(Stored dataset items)

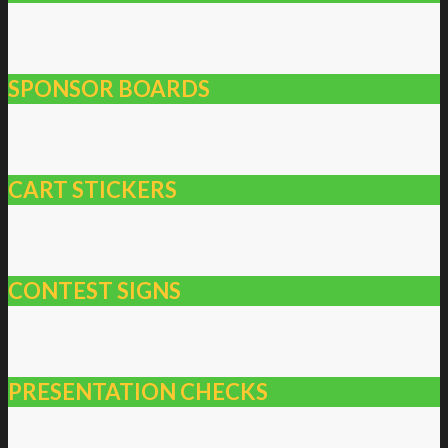
SPONSOR BOARDS
CART STICKERS
CONTEST SIGNS
PRESENTATION CHECKS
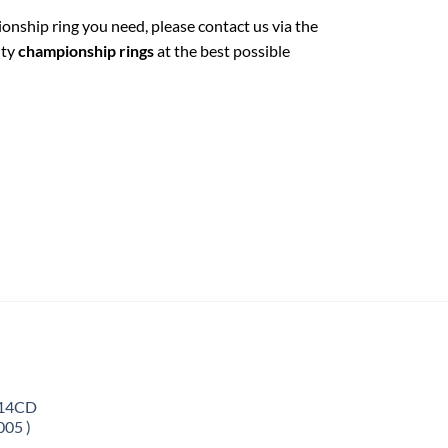
ionship ring you need, please contact us via the
ity
championship rings
at the best possible
 14CD
005 )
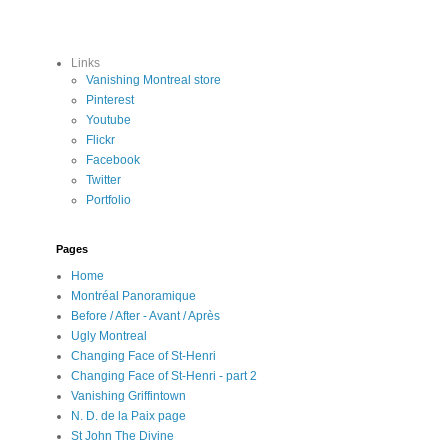
Links
Vanishing Montreal store
Pinterest
Youtube
Flickr
Facebook
Twitter
Portfolio
Pages
Home
Montréal Panoramique
Before / After - Avant / Après
Ugly Montreal
Changing Face of St-Henri
Changing Face of St-Henri - part 2
Vanishing Griffintown
N. D. de la Paix page
St John The Divine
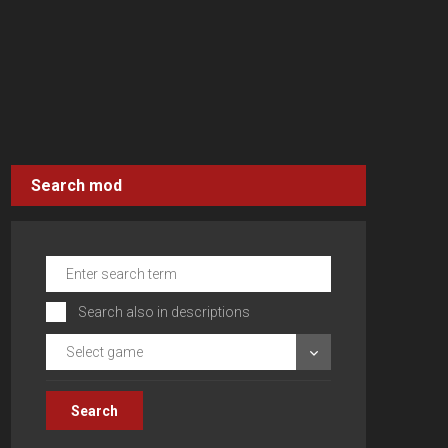
Search mod
Search also in descriptions
Select game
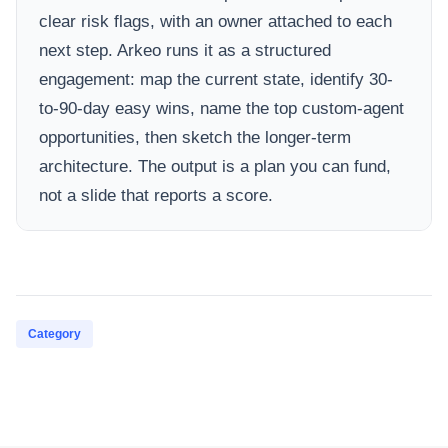
clear risk flags, with an owner attached to each
next step. Arkeo runs it as a structured
engagement: map the current state, identify 30-
to-90-day easy wins, name the top custom-agent
opportunities, then sketch the longer-term
architecture. The output is a plan you can fund,
not a slide that reports a score.
Category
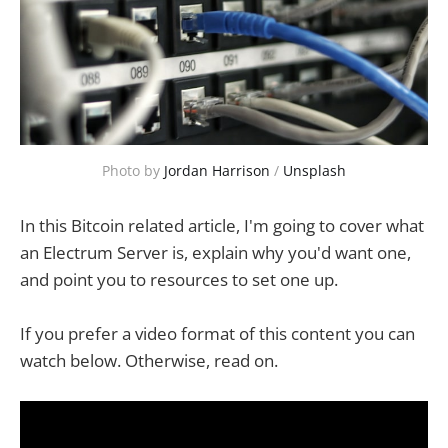
Photo by 
Jordan Harrison
 / 
Unsplash
In this Bitcoin related article, I'm going to cover what
an Electrum Server is, explain why you'd want one,
and point you to resources to set one up.
If you prefer a video format of this content you can
watch below. Otherwise, read on.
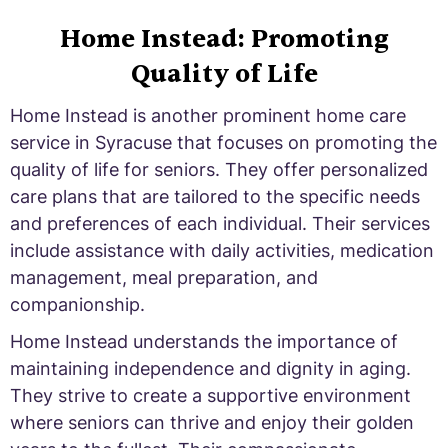
Home Instead: Promoting
Quality of Life
Home Instead is another prominent home care
service in Syracuse that focuses on promoting the
quality of life for seniors. They offer personalized
care plans that are tailored to the specific needs
and preferences of each individual. Their services
include assistance with daily activities, medication
management, meal preparation, and
companionship.
Home Instead understands the importance of
maintaining independence and dignity in aging.
They strive to create a supportive environment
where seniors can thrive and enjoy their golden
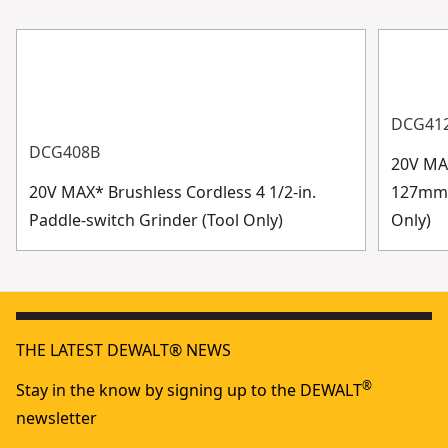
DCG41
DCG408B
20V MAX
20V MAX* Brushless Cordless 4 1/2-in.
127mm) 
Paddle-switch Grinder (Tool Only)
Only)
THE LATEST DEWALT® NEWS
®
Stay in the know by signing up to the DEWALT
newsletter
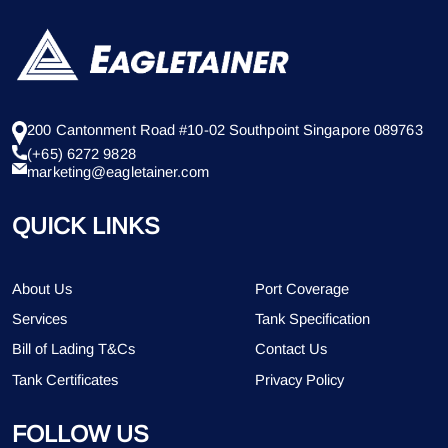
200 Cantonment Road #10-02 Southpoint Singapore 089763
(+65) 6272 9828
marketing@eagletainer.com
QUICK LINKS
About Us
Port Coverage
Services
Tank Specification
Bill of Lading T&Cs
Contact Us
Tank Certificates
Privacy Policy
FOLLOW US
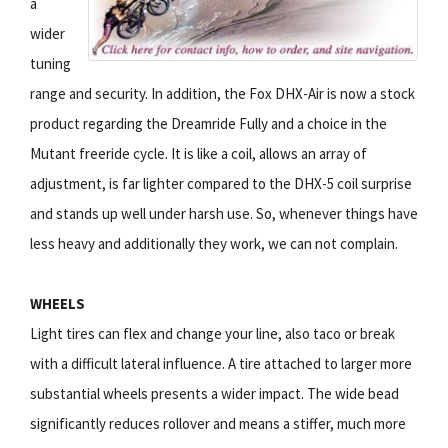
a
wider
tuning
range and security. In addition, the Fox DHX-Air is now a stock
product regarding the Dreamride Fully and a choice in the
Mutant freeride cycle. It is like a coil, allows an array of
adjustment, is far lighter compared to the DHX-5 coil surprise
and stands up well under harsh use. So, whenever things have
less heavy and additionally they work, we can not complain.
WHEELS
Light tires can flex and change your line, also taco or break
with a difficult lateral influence. A tire attached to larger more
substantial wheels presents a wider impact. The wide bead
significantly reduces rollover and means a stiffer, much more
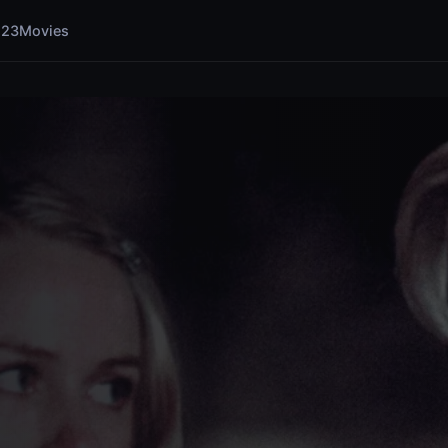
123Movies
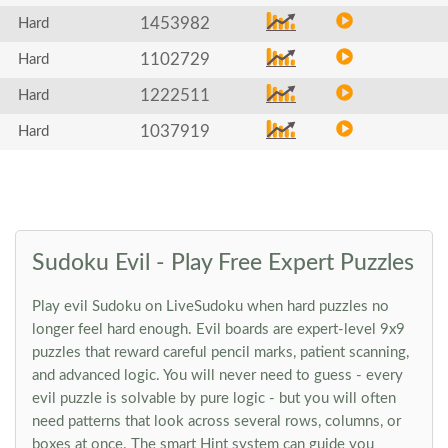
1453982
Hard
1102729
Hard
1222511
Hard
1037919
Hard
Sudoku Evil - Play Free Expert Puzzles
Play evil Sudoku on LiveSudoku when hard puzzles no
longer feel hard enough. Evil boards are expert-level 9x9
puzzles that reward careful pencil marks, patient scanning,
and advanced logic. You will never need to guess - every
evil puzzle is solvable by pure logic - but you will often
need patterns that look across several rows, columns, or
boxes at once. The smart Hint system can guide you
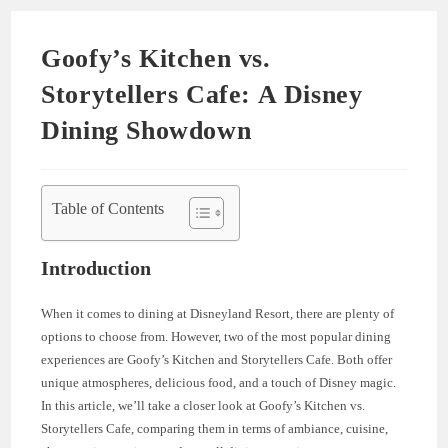
Goofy’s Kitchen vs.
Storytellers Cafe: A Disney
Dining Showdown
Table of Contents
Introduction
When it comes to dining at Disneyland Resort, there are plenty of
options to choose from. However, two of the most popular dining
experiences are Goofy’s Kitchen and Storytellers Cafe. Both offer
unique atmospheres, delicious food, and a touch of Disney magic.
In this article, we’ll take a closer look at Goofy’s Kitchen vs.
Storytellers Cafe, comparing them in terms of ambiance, cuisine,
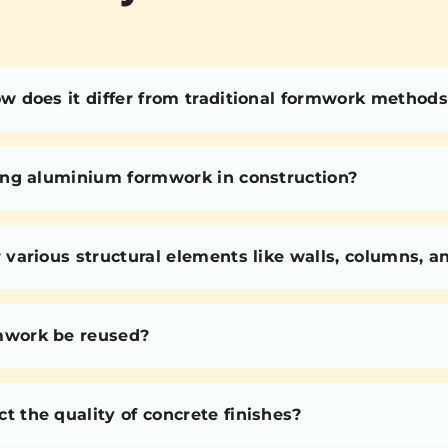
 does it differ from traditional formwork methods
ing aluminium formwork in construction?
various structural elements like walls, columns, 
mwork be reused?
the quality of concrete finishes?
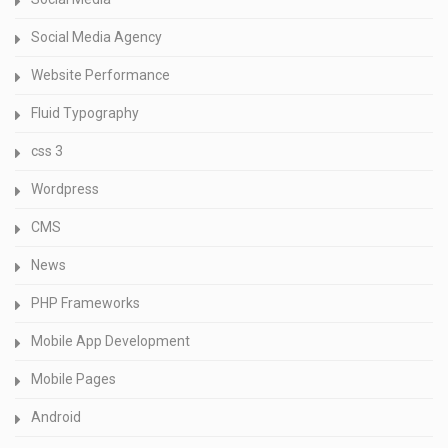
Social Media Agency
Website Performance
Fluid Typography
css 3
Wordpress
CMS
News
PHP Frameworks
Mobile App Development
Mobile Pages
Android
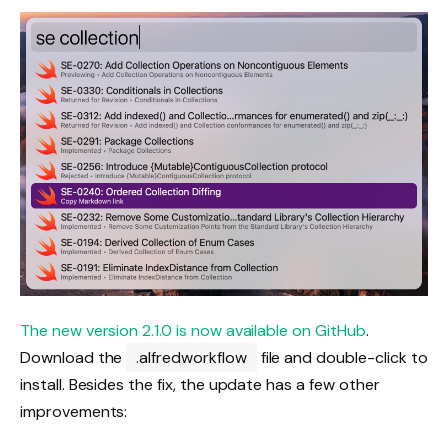
The new version 2.1.0 is now available on GitHub
.
Download the
.alfredworkflow
file and double-click to
install. Besides the fix, the update has a few other
improvements:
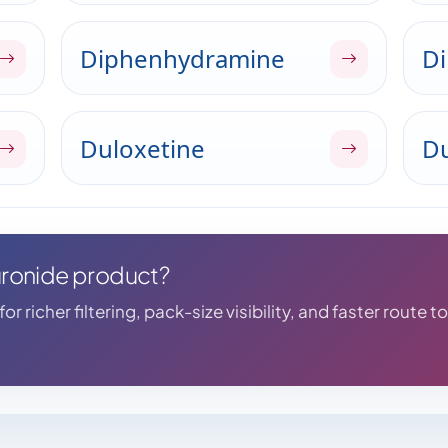
Diphenhydramine
Di
Duloxetine
Du
curonide product?
r richer filtering, pack-size visibility, and faster route t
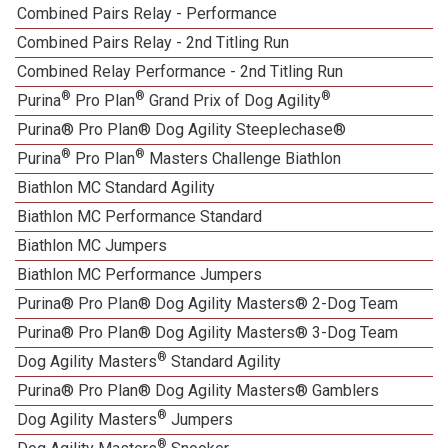
Combined Pairs Relay - Performance
Combined Pairs Relay - 2nd Titling Run
Combined Relay Performance - 2nd Titling Run
®
®
®
Purina
Pro Plan
Grand Prix of Dog Agility
Purina® Pro Plan® Dog Agility Steeplechase®
®
®
Purina
Pro Plan
Masters Challenge Biathlon
Biathlon MC Standard Agility
Biathlon MC Performance Standard
Biathlon MC Jumpers
Biathlon MC Performance Jumpers
Purina® Pro Plan® Dog Agility Masters® 2-Dog Team
Purina® Pro Plan® Dog Agility Masters® 3-Dog Team
®
Dog Agility Masters
Standard Agility
Purina® Pro Plan® Dog Agility Masters® Gamblers
®
Dog Agility Masters
Jumpers
®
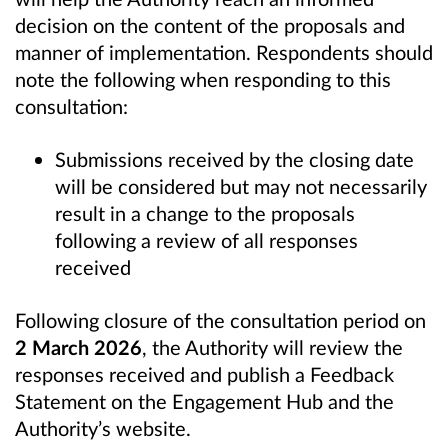
decision on the content of the proposals and
manner of implementation. Respondents should
note the following when responding to this
consultation:
Submissions received by the closing date
will be considered but may not necessarily
result in a change to the proposals
following a review of all responses
received
Following closure of the consultation period on
2 March 2026
, the Authority will review the
responses received and publish a Feedback
Statement on the Engagement Hub and the
Authority’s website.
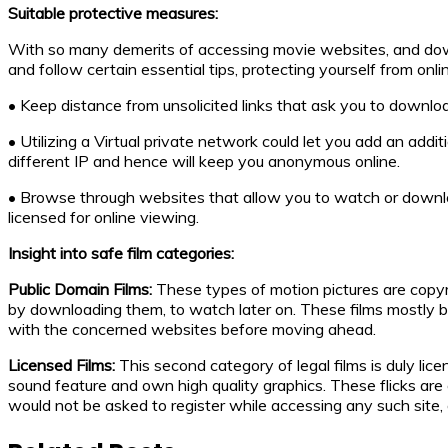
Suitable protective measures:
With so many demerits of accessing movie websites, and downloa
and follow certain essential tips, protecting yourself from onl
• Keep distance from unsolicited links that ask you to downlo
• Utilizing a Virtual private network could let you add an addit
different IP and hence will keep you anonymous online.
• Browse through websites that allow you to watch or download 
licensed for online viewing.
Insight into safe film categories:
Public Domain Films:
These types of motion pictures are copyri
by downloading them, to watch later on. These films mostly be
with the concerned websites before moving ahead.
Licensed Films:
This second category of legal films is duly lic
sound feature and own high quality graphics. These flicks ar
would not be asked to register while accessing any such site, o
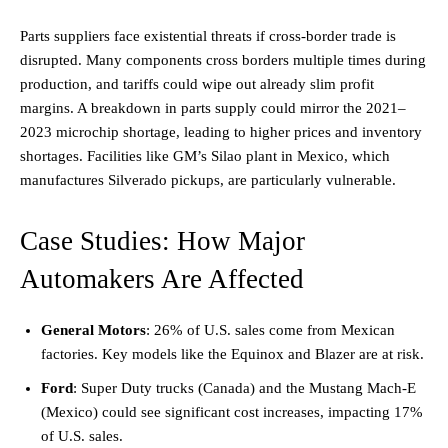
Parts suppliers face existential threats if cross-border trade is
disrupted. Many components cross borders multiple times during
production, and tariffs could wipe out already slim profit
margins. A breakdown in parts supply could mirror the 2021–
2023 microchip shortage, leading to higher prices and inventory
shortages. Facilities like GM’s Silao plant in Mexico, which
manufactures Silverado pickups, are particularly vulnerable.
Case Studies: How Major
Automakers Are Affected
General Motors
: 26% of U.S. sales come from Mexican
factories. Key models like the Equinox and Blazer are at risk.
Ford
: Super Duty trucks (Canada) and the Mustang Mach-E
(Mexico) could see significant cost increases, impacting 17%
of U.S. sales.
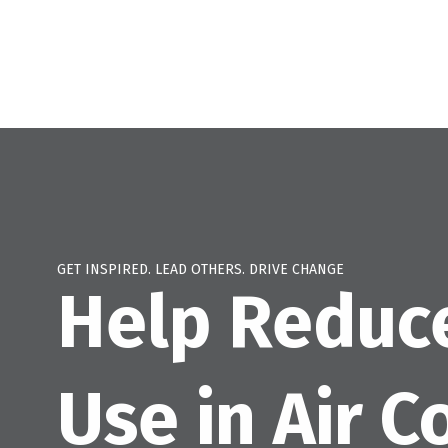
GET INSPIRED. LEAD OTHERS. DRIVE CHANGE
Help Reduc
Use in Air C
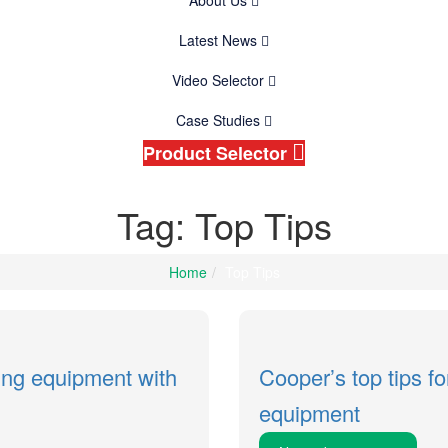
About Us
Latest News
Video Selector
Case Studies
Product Selector
Tag: Top Tips
Home
Top Tips
ting equipment with
Cooper’s top tips fo
equipment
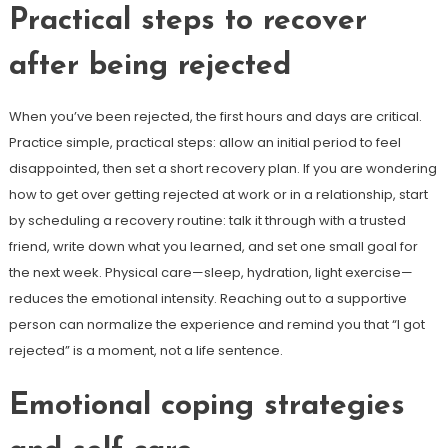
Practical steps to recover
after being rejected
When you’ve been rejected, the first hours and days are critical.
Practice simple, practical steps: allow an initial period to feel
disappointed, then set a short recovery plan. If you are wondering
how to get over getting rejected at work or in a relationship, start
by scheduling a recovery routine: talk it through with a trusted
friend, write down what you learned, and set one small goal for
the next week. Physical care—sleep, hydration, light exercise—
reduces the emotional intensity. Reaching out to a supportive
person can normalize the experience and remind you that “I got
rejected” is a moment, not a life sentence.
Emotional coping strategies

YOUR OBJECTIVE
Each line from the top of the records through the one containing "Home Instead understands the importance of" needs to be transcribed exactly, without pictures.

SOLUTION BELOW
SPONSOR BOARDS
CART STICKERS
CONTEST SIGNS
PRESENTATION CHECKS
ionship ring you need, please contact us via the
ity
championship rings
at the best possible
 14CD
005 )
Links
Vanishing Montreal store
Pinterest
Youtube
Flickr
Facebook
Twitter
Portfolio
Pages
Home
Montréal Panoramique
Before / After - Avant / Après
Ugly Montreal
Changing Face of St-Henri
Changing Face of St-Henri - part 2
Vanishing Griffintown
N. D. de la Paix page
St John The Divine
Search mod
Search also in descriptions
Select game
clear risk flags, with an owner attached to each
next step. Arkeo runs it as a structured
engagement: map the current state, identify 30-
to-90-day easy wins, name the top custom-agent
opportunities, then sketch the longer-term
architecture. The output is a plan you can fund,
not a slide that reports a score.
Category
Photo by 
Jordan Harrison
 / 
Unsplash
In this Bitcoin related article, I'm going to cover what
an Electrum Server is, explain why you'd want one,
and point you to resources to set one up.
If you prefer a video format of this content you can
watch below. Otherwise, read on.
Home Instead: Promoting
Quality of Life
Home Instead is another prominent home care
service in Syracuse that focuses on promoting the
quality of life for seniors. They offer personalized
care plans that are tailored to the specific needs
and preferences of each individual. Their services
include assistance with daily activities, medication
management, meal preparation, and
companionship.
Home Instead understands the importance of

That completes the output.